If ptrdiff_t overflows are reliably diagnosed, then why do we have to
test for them explicitly in our code, as in the proposed json.c?
AFAIU, ptrdiff_t overflows are the _only_ reason for json.c checks
whether a size_t value is too large, because similar checks for
ptrdiff_t values are already in the low-level subroutines involved in
creating Lisp objects.  So why couldn't those checks be avoided by
simply assigning to a ptrdiff_t variables?

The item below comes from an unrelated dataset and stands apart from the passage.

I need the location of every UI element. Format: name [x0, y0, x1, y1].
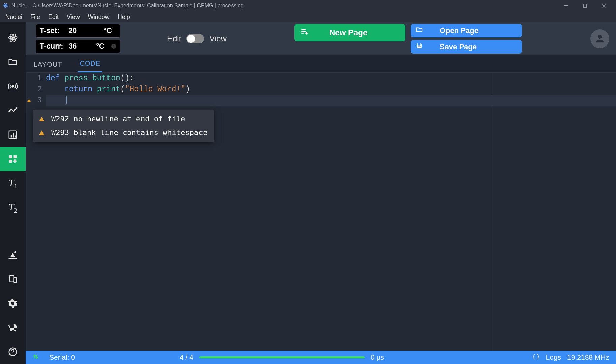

Signed integer overflow is only diagnosed when compiling with -ftrapv or -fsanitize=undefined, which normally doesn't happen in production builds.
IIUC lossy numeric conversions are never diagnosed because they are not undefined behavior, so we always need to check for them explicitly.
We also need to strictly distinguish between the case where an overflow is a bug (incorrect assumptions in the Emacs source code itself) and the case where it is a legitimate outcome due to user input (in this case, return values from Jansson that overflow ptrdiff_t). The two cases need to be treated differently: In the first case we can say it's UB and rely on (hopefully regular and comprehensive) UBSan runs, in the second case we need explicit checks and normal signalling as opposed to assertions.

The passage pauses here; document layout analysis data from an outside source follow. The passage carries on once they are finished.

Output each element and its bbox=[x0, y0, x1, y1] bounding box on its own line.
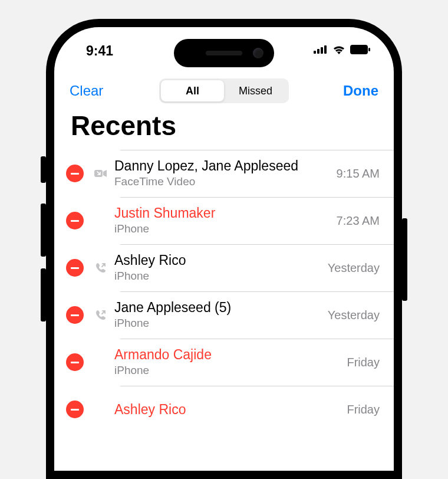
delete-button[interactable] bbox=[66, 401, 84, 418]
tab-all[interactable]: All bbox=[161, 80, 224, 101]
call-row[interactable]: Justin ShumakeriPhone7:23 AM bbox=[66, 197, 394, 244]
screen: 9:41 Clear All Missed Done Recents bbox=[54, 27, 394, 471]
call-time: Yesterday bbox=[328, 261, 380, 275]
device-frame: 9:41 Clear All Missed Done Recents bbox=[46, 19, 402, 479]
done-button[interactable]: Done bbox=[325, 83, 378, 99]
outgoing-call-icon bbox=[93, 309, 108, 321]
clear-button[interactable]: Clear bbox=[70, 83, 123, 99]
call-row[interactable]: Ashley RicoiPhoneYesterday bbox=[66, 244, 394, 291]
svg-rect-1 bbox=[317, 49, 319, 54]
call-row[interactable]: Ashley RicoFriday bbox=[66, 386, 394, 433]
call-subtitle: iPhone bbox=[114, 316, 322, 331]
notch bbox=[174, 39, 274, 67]
call-time: Yesterday bbox=[328, 309, 380, 322]
call-subtitle: iPhone bbox=[114, 269, 322, 284]
wifi-icon bbox=[332, 45, 345, 57]
status-time: 9:41 bbox=[86, 43, 113, 59]
svg-rect-3 bbox=[324, 45, 327, 54]
tab-missed[interactable]: Missed bbox=[224, 80, 287, 101]
call-name: Jane Appleseed (5) bbox=[114, 299, 322, 316]
call-time: 7:23 AM bbox=[337, 214, 380, 228]
nav-bar: Clear All Missed Done bbox=[54, 74, 394, 107]
svg-rect-5 bbox=[368, 48, 370, 51]
call-time: 9:15 AM bbox=[337, 167, 380, 181]
delete-button[interactable] bbox=[66, 212, 84, 229]
call-name: Justin Shumaker bbox=[114, 205, 331, 222]
call-time: Friday bbox=[347, 356, 380, 369]
svg-rect-4 bbox=[350, 45, 368, 54]
segmented-control[interactable]: All Missed bbox=[159, 78, 289, 103]
delete-button[interactable] bbox=[66, 353, 84, 371]
svg-rect-2 bbox=[321, 47, 323, 54]
delete-button[interactable] bbox=[66, 165, 84, 182]
call-name: Ashley Rico bbox=[114, 401, 341, 418]
delete-button[interactable] bbox=[66, 259, 84, 277]
call-name: Ashley Rico bbox=[114, 252, 322, 269]
call-subtitle: FaceTime Video bbox=[114, 175, 331, 189]
call-time: Friday bbox=[347, 403, 380, 416]
call-subtitle: iPhone bbox=[114, 363, 341, 378]
outgoing-call-icon bbox=[93, 262, 108, 274]
video-icon bbox=[93, 169, 108, 178]
battery-icon bbox=[350, 45, 370, 57]
call-row[interactable]: Armando CajideiPhoneFriday bbox=[66, 339, 394, 386]
recents-list: Danny Lopez, Jane AppleseedFaceTime Vide… bbox=[54, 150, 394, 433]
delete-button[interactable] bbox=[66, 306, 84, 324]
call-subtitle: iPhone bbox=[114, 222, 331, 237]
page-title: Recents bbox=[54, 107, 394, 150]
call-row[interactable]: Jane Appleseed (5)iPhoneYesterday bbox=[66, 291, 394, 339]
call-row[interactable]: Danny Lopez, Jane AppleseedFaceTime Vide… bbox=[66, 150, 394, 197]
call-name: Danny Lopez, Jane Appleseed bbox=[114, 158, 331, 175]
call-name: Armando Cajide bbox=[114, 346, 341, 363]
signal-icon bbox=[314, 45, 328, 56]
svg-rect-0 bbox=[314, 51, 316, 54]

> The Emacs internals occasionally use size_t because underlying
> primitives like 'malloc' do, so we do make some exceptions. Perhaps
> there should be an exception here, for convenience with the JSON
> library. The code snippets I've seen so far in this thread are not
> enough context to judge whether an exception would be helpful in this
> case. Generally speaking, though, unsigned types should be avoided
> because they are more error-prone. This has long been the style in Emacs
> internals, and it's served us well.

I'm not arguing for general replacement of ptrdiff_t with size_t, only
for doing that in those primitives where negative values are a clear

For example, let's take this case from your proposed changes:

   static Lisp_Object
  -json_make_string (const char *data, ptrdiff_t size)
  +json_make_string (const char *data, size_t size)
  +  if (PTRDIFF_MAX < size)
  +    string_overflow ();
     return make_specified_string (data, -1, size, true);

If we were to change make_specified_string (and its subroutines, like
make_uninit_multibyte_string etc.) to accept a size_t value in its 3rd
argument, the need for the above check against PTRDIFF_MAX would

It wouldn't disappear, it would merely be shifted around. Arguments could be made for either choice, but somewhere the check needs to happen.

  It would also make the higher-level code more
reliable, because application-level programmers will not need to
understand all the non-trivial intricacies of this stuff. 

Every C programmer needs to understand these issues, no matter what codebase they are working with. Lossy integral conversions are fundamental design choices of the C language that can't be avoided. 

C is a nasty language full of traps. You can try to hide some of the traps, but you can't remove them.
(Arguably I've yet to come across a language that doesn't have nasty integer types. Python 3, with integers auto-upgrading to bignums, might be closest.)